(Data to examine)
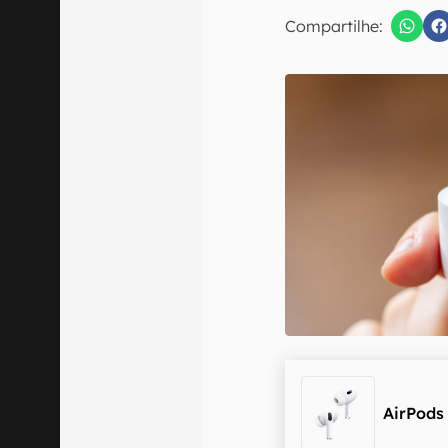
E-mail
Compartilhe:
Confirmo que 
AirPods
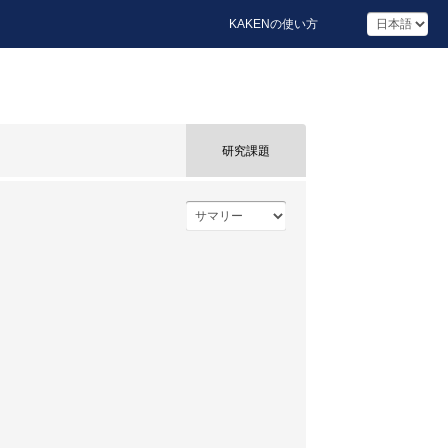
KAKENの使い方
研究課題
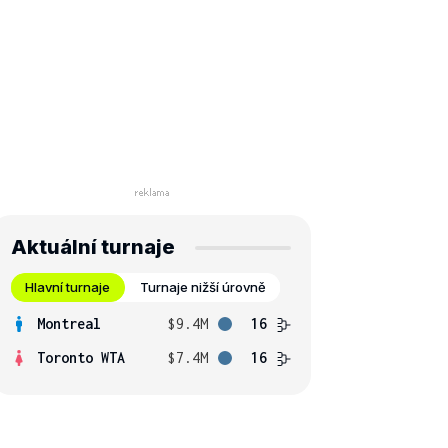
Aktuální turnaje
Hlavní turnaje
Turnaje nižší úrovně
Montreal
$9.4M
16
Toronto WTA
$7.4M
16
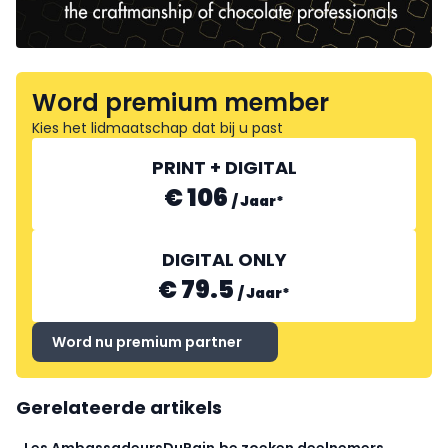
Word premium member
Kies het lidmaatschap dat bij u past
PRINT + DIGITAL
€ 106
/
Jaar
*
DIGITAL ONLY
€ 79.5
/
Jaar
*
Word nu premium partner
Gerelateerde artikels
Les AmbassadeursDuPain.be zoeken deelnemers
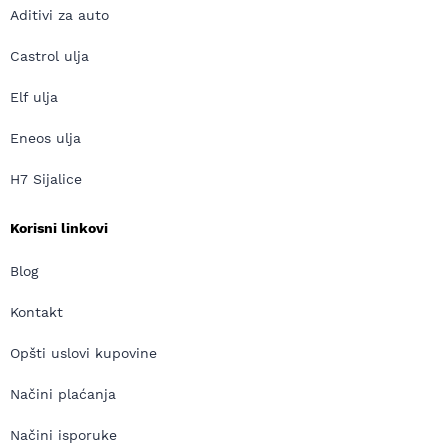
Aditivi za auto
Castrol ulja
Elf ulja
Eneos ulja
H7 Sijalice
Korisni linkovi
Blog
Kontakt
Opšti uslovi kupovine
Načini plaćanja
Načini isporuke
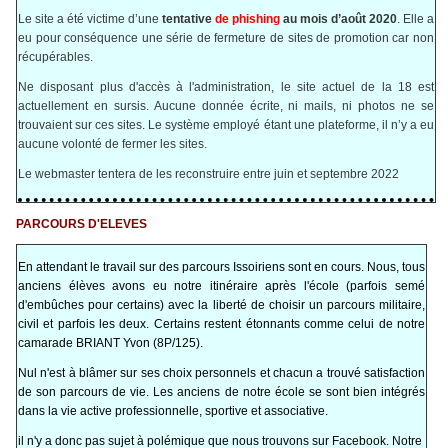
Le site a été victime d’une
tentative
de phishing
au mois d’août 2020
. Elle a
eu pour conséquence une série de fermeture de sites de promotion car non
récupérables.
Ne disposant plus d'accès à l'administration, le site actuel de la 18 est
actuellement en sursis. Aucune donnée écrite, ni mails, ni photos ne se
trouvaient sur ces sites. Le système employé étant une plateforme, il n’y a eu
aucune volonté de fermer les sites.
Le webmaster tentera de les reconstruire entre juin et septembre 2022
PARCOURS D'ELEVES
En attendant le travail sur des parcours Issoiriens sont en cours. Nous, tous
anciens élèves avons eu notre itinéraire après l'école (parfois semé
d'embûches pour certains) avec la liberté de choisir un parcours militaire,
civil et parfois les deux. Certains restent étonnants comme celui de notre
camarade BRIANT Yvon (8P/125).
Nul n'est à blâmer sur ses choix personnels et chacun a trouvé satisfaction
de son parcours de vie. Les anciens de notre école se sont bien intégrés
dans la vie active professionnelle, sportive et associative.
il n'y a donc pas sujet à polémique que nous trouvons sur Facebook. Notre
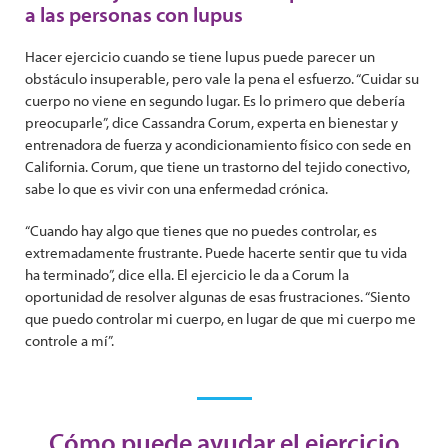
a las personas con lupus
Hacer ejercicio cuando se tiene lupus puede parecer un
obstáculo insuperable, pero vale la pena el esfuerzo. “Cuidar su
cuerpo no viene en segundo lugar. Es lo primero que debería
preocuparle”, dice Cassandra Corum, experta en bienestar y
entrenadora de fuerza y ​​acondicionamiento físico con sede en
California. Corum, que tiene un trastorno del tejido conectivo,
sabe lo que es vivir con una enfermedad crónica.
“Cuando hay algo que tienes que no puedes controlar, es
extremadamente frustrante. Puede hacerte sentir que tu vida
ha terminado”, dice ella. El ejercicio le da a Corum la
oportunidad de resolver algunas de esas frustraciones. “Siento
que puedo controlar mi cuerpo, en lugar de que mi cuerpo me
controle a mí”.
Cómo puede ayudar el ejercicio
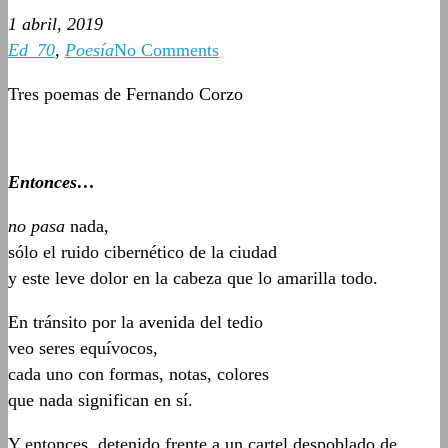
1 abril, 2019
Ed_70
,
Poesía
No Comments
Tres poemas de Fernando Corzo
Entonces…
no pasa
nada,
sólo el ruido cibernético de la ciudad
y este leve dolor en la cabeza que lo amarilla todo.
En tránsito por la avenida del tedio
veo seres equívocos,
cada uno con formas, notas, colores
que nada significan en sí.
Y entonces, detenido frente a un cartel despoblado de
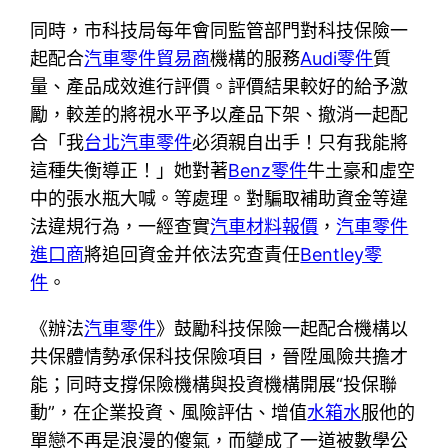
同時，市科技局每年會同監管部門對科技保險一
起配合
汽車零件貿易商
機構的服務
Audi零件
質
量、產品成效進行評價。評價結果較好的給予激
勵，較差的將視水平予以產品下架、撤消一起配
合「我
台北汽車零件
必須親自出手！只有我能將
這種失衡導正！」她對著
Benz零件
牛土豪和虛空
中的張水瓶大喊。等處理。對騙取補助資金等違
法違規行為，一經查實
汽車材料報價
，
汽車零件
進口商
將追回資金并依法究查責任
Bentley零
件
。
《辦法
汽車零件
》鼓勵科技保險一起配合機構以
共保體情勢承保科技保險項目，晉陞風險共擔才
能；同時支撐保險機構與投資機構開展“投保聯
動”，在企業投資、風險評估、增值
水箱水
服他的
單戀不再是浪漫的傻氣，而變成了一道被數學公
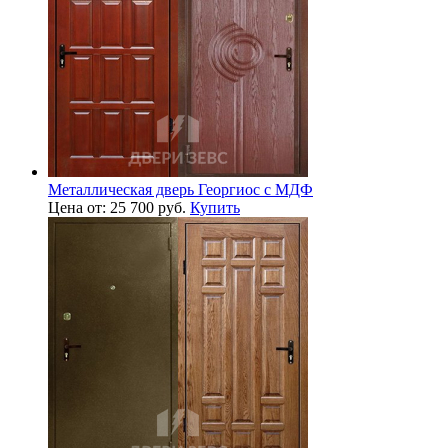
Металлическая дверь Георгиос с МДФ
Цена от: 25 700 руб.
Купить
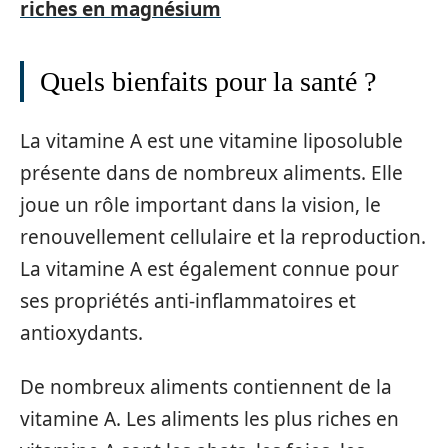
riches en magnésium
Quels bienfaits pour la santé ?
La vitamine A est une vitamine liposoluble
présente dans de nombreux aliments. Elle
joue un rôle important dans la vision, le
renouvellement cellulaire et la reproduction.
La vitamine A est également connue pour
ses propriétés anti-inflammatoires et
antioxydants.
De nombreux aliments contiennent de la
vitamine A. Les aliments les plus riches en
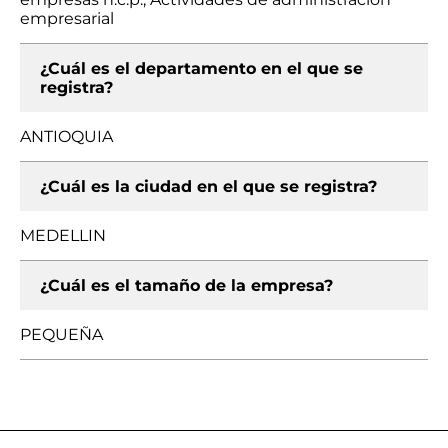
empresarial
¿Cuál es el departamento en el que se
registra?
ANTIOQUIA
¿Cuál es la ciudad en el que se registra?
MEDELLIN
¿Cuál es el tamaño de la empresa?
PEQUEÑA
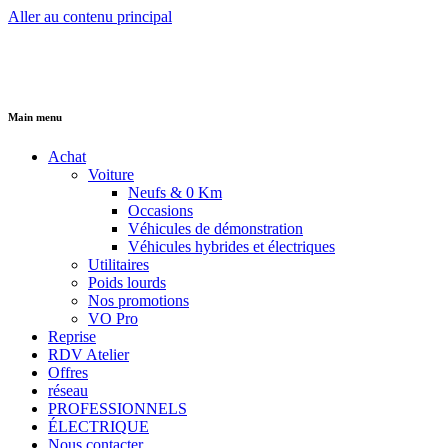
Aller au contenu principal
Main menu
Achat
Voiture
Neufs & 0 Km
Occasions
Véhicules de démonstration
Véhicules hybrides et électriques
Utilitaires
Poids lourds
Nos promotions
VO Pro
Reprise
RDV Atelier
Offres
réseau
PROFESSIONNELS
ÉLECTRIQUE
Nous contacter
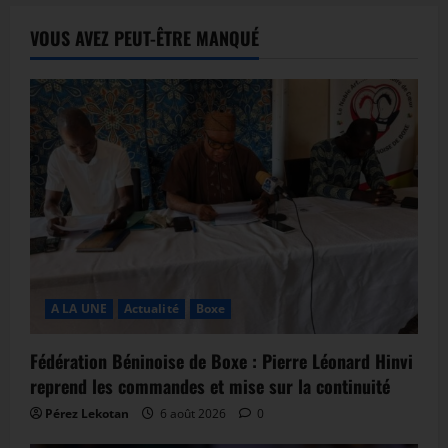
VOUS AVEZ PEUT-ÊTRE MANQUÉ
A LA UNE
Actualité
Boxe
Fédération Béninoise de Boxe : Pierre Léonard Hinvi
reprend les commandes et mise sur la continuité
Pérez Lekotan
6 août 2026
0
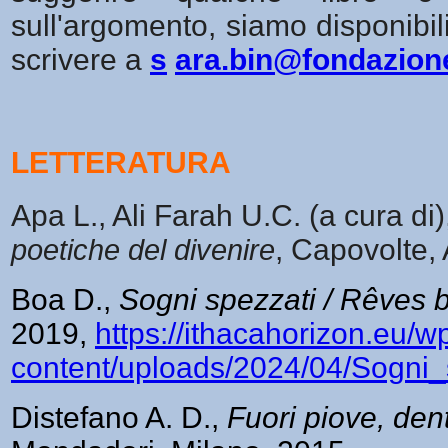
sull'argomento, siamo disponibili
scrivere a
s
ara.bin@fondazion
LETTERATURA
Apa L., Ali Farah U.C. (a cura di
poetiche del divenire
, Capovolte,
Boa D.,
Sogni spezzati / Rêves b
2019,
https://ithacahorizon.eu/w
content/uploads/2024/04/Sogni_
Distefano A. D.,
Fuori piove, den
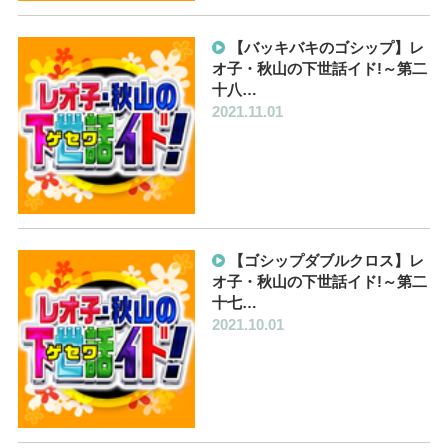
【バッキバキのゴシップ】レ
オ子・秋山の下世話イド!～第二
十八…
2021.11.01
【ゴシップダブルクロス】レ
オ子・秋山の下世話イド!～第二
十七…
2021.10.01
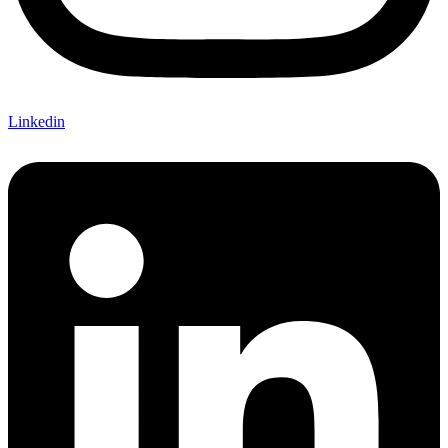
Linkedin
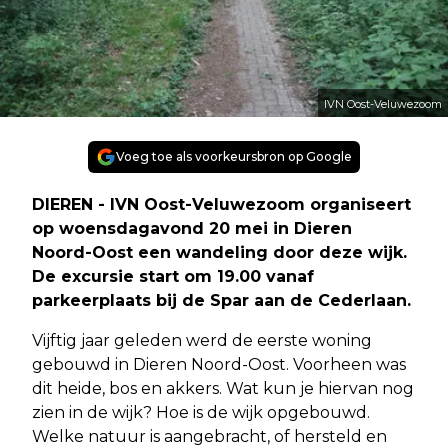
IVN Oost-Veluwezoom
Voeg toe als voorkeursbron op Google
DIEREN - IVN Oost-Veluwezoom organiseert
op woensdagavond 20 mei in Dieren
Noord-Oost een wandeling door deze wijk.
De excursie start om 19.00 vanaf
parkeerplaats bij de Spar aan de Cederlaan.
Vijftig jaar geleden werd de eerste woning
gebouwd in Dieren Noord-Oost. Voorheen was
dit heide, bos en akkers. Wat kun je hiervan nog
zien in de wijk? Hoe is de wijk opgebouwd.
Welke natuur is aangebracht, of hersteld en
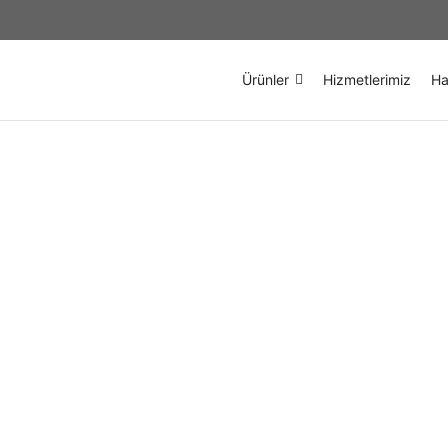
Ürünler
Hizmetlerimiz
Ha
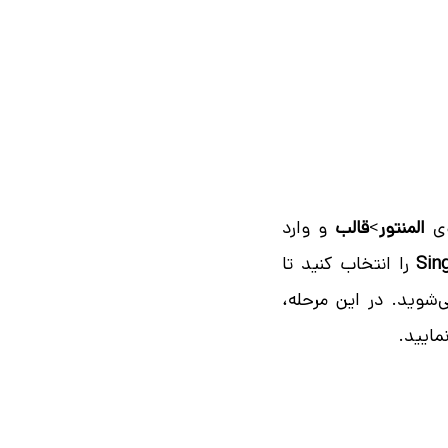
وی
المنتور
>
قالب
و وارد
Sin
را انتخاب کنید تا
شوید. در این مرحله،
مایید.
(End Data to examine)
Action item:
Your copy should match the data exactly, apart from the images, which are dropped.

Response to the exercise:
E-mail
Compartilhe:
Confirmo que 
AirPods
KAKENの使い方
研究課題
Aktuální turnaje
Hlavní turnaje
Turnaje nižší úrovně
Montreal
$9.4M
16
Toronto WTA
$7.4M
16
Word premium member
Kies het lidmaatschap dat bij u past
PRINT + DIGITAL
€ 106
/
Jaar
*
DIGITAL ONLY
€ 79.5
/
Jaar
*
Word nu premium partner
Gerelateerde artikels
Les AmbassadeursDuPain.be zoeken deelnemers
Aditivi za auto
Castrol ulja
Elf ulja
Eneos ulja
H7 Sijalice
Korisni linkovi
Blog
Kontakt
Opšti uslovi kupovine
Načini plaćanja
Načini isporuke
Le site a été victime d’une
tentative
de phishing
au mois d’août 2020
. Elle a
eu pour conséquence une série de fermeture de sites de promotion car non
récupérables.
Ne disposant plus d'accès à l'administration, le site actuel de la 18 est
actuellement en sursis. Aucune donnée écrite, ni mails, ni photos ne se
trouvaient sur ces sites. Le système employé étant une plateforme, il n’y a eu
aucune volonté de fermer les sites.
Le webmaster tentera de les reconstruire entre juin et septembre 2022
PARCOURS D'ELEVES
En attendant le travail sur des parcours Issoiriens sont en cours. Nous, tous
anciens élèves avons eu notre itinéraire après l'école (parfois semé
d'embûches pour certains) avec la liberté de choisir un parcours militaire,
civil et parfois les deux. Certains restent étonnants comme celui de notre
camarade BRIANT Yvon (8P/125).
Nul n'est à blâmer sur ses choix personnels et chacun a trouvé satisfaction
de son parcours de vie. Les anciens de notre école se sont bien intégrés
dans la vie active professionnelle, sportive et associative.
il n'y a donc pas sujet à polémique que nous trouvons sur Facebook. Notre
a las personas con lupus
Hacer ejercicio cuando se tiene lupus puede parecer un
obstáculo insuperable, pero vale la pena el esfuerzo. “Cuidar su
cuerpo no viene en segundo lugar. Es lo primero que debería
preocuparle”, dice Cassandra Corum, experta en bienestar y
entrenadora de fuerza y ​​acondicionamiento físico con sede en
California. Corum, que tiene un trastorno del tejido conectivo,
sabe lo que es vivir con una enfermedad crónica.
“Cuando hay algo que tienes que no puedes controlar, es
extremadamente frustrante. Puede hacerte sentir que tu vida
ha terminado”, dice ella. El ejercicio le da a Corum la
oportunidad de resolver algunas de esas frustraciones. “Siento
que puedo controlar mi cuerpo, en lugar de que mi cuerpo me
controle a mí”.
Cómo puede ayudar el ejercicio
1 abril, 2019
Ed_70
,
Poesía
No Comments
Tres poemas de Fernando Corzo
Entonces…
no pasa
nada,
sólo el ruido cibernético de la ciudad
y este leve dolor en la cabeza que lo amarilla todo.
En tránsito por la avenida del tedio
veo seres equívocos,
cada uno con formas, notas, colores
que nada significan en sí.
Y entonces, detenido frente a un cartel despoblado de
同時，市科技局每年會同監管部門對科技保險一
起配合
汽車零件貿易商
機構的服務
Audi零件
質
量、產品成效進行評價。評價結果較好的給予激
勵，較差的將視水平予以產品下架、撤消一起配
合「我
台北汽車零件
必須親自出手！只有我能將
這種失衡導正！」她對著
Benz零件
牛土豪和虛空
中的張水瓶大喊。等處理。對騙取補助資金等違
法違規行為，一經查實
汽車材料報價
，
汽車零件
進口商
將追回資金并依法究查責任
Bentley零
件
。
《辦法
汽車零件
》鼓勵科技保險一起配合機構以
共保體情勢承保科技保險項目，晉陞風險共擔才
能；同時支撐保險機構與投資機構開展“投保聯
動”，在企業投資、風險評估、增值
水箱水
服他的
單戀不再是浪漫的傻氣，而變成了一道被數學公
Металлическая дверь Георгиос с МДФ
Цена от: 25 700 руб.
Купить
riches en magnésium
Quels bienfaits pour la santé ?
La vitamine A est une vitamine liposoluble
présente dans de nombreux aliments. Elle
joue un rôle important dans la vision, le
renouvellement cellulaire et la reproduction.
La vitamine A est également connue pour
ses propriétés anti-inflammatoires et
antioxydants.
De nombreux aliments contiennent de la
vitamine A. Les aliments les plus riches en
empresarial
¿Cuál es el departamento en el que se
registra?
ANTIOQUIA
¿Cuál es la ciudad en el que se registra?
MEDELLIN
¿Cuál es el tamaño de la empresa?
PEQUEÑA
Aller au contenu principal
Main menu
Achat
Voiture
Neufs & 0 Km
Occasions
Véhicules de démonstration
Véhicules hybrides et électriques
Utilitaires
Poids lourds
Nos promotions
VO Pro
Reprise
RDV Atelier
Offres
réseau
PROFESSIONNELS
ÉLECTRIQUE
Nous contacter
VOUS AVEZ PEUT-ÊTRE MANQUÉ
A LA UNE
Actualité
Boxe
Fédération Béninoise de Boxe : Pierre Léonard Hinvi
reprend les commandes et mise sur la continuité
Pérez Lekotan
6 août 2026
0
sull'argomento, siamo disponibili
scrivere a
s
ara.bin@fondazion
LETTERATURA
Apa L., Ali Farah U.C. (a cura di
poetiche del divenire
, Capovolte,
Boa D.,
Sogni spezzati / Rêves b
2019,
https://ithacahorizon.eu/w
content/uploads/2024/04/Sogni_
Distefano A. D.,
Fuori piove, den
【バッキバキのゴシップ】レ
オ子・秋山の下世話イド!～第二
十八…
2021.11.01
【ゴシップダブルクロス】レ
オ子・秋山の下世話イド!～第二
十七…
2021.10.01
Linkedin
IVN Oost-Veluwezoom
Voeg toe als voorkeursbron op Google
DIEREN - IVN Oost-Veluwezoom organiseert
op woensdagavond 20 mei in Dieren
Noord-Oost een wandeling door deze wijk.
De excursie start om 19.00 vanaf
parkeerplaats bij de Spar aan de Cederlaan.
Vijftig jaar geleden werd de eerste woning
gebouwd in Dieren Noord-Oost. Voorheen was
dit heide, bos en akkers. Wat kun je hiervan nog
zien in de wijk? Hoe is de wijk opgebouwd.
Welke natuur is aangebracht, of hersteld en
Ürünler
Hizmetlerimiz
Ha
وی
المنتور
>
قالب
و وارد
Sin
را انتخاب کنید تا
شوید. در این مرحله،
مایید.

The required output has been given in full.